(Given data):
· · · · · · ·

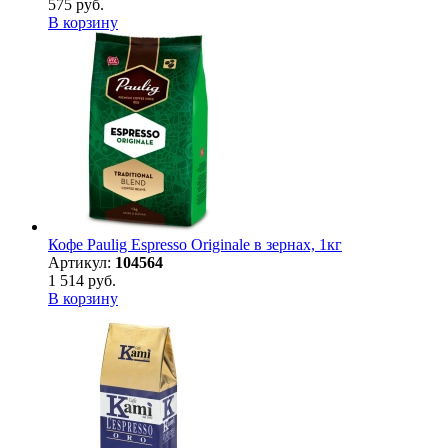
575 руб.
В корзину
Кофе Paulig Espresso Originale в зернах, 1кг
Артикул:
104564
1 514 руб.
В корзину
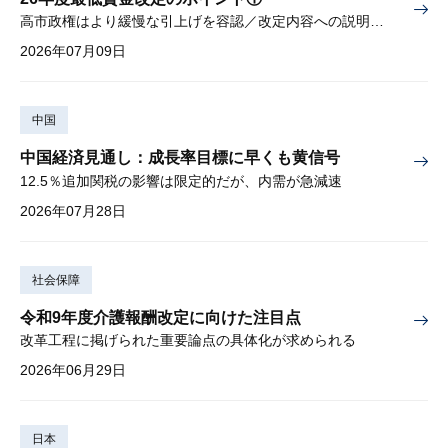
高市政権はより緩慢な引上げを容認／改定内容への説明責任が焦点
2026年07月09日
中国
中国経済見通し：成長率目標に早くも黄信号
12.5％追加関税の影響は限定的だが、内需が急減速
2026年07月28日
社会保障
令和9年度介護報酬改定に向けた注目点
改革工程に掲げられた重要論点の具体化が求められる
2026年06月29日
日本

· · · · · · ·

Any picture in the listing above gets left out; output the rest exactly.

(Answer to this problem):
575 руб.
В корзину
Кофе Paulig Espresso Originale в зернах, 1кг
Артикул:
104564
1 514 руб.
В корзину
高市政権はより緩慢な引上げを容認／改定内容への説明責任が焦点
2026年07月09日
中国
中国経済見通し：成長率目標に早くも黄信号
12.5％追加関税の影響は限定的だが、内需が急減速
2026年07月28日
社会保障
令和9年度介護報酬改定に向けた注目点
改革工程に掲げられた重要論点の具体化が求められる
2026年06月29日
日本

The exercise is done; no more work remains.